The Brigade letter does not mention that a new payment model, similar in some regards to HHGM, has been put in place under the Bipartisan Budget Act of 2018, passed in February. Asked about this by Home Health Care News, Brigade declined to comment on its letter.
Since first announcing the planned transaction, Kindred has released additional proxy materials to further explain its pessimistic assumptions about the company’s prospects as an independent entity. These further disclosures have not satisfied Brigade. The lack of analysis to support the newly bleak outlook, as well as the lack of information about go-forward benefits for Kindred’s leadership, have reinforced Brigade’s suspicion that the company’s management is acting out of self-interest.
“Shareholders also deserve to know how, if at all, members of senior management with a role in the successor companies are rolling their stock and getting paid going forward, if these executives are at the same time telling Kindred’s owners to be happy with $9 per share,” the letter states.
Absent this information, Brigade is digging its heels in, urging shareholders to vote against the deal and calling for new board and executive leadership at Kindred who would be focused on creating shareholder value.
Kindred had not publicly replied to the letter as of press time.
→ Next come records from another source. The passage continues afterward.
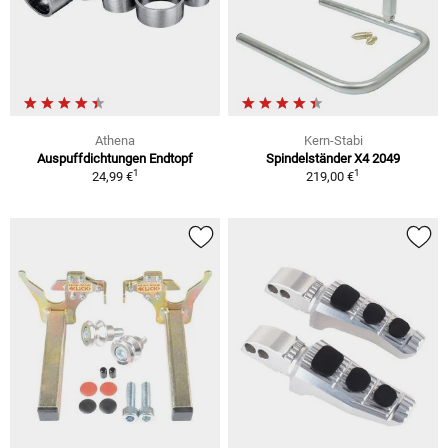
Athena
Kern-Stabi
Auspuffdichtungen Endtopf
Spindelständer X4 2049
1
1
24,99 €
219,00 €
On March 19, the company issued a press release commenting on the ISS report.
“We are pleased that ISS recognizes the significant cash value that will be delivered to stockholders through the transaction and supports our board’s recommendation that stockholders vote ‘FOR’ the transaction,” Breier stated in the press release. “The transaction will deliver certain cash value to Kindred stockholders at a substantial premium in the face of significant operational, regulatory, reimbursement and capital structure risks, especially considering Kindred’s high leverage and pending debt maturities.”
The shareholder vote is scheduled to take place at a meeting on March 29.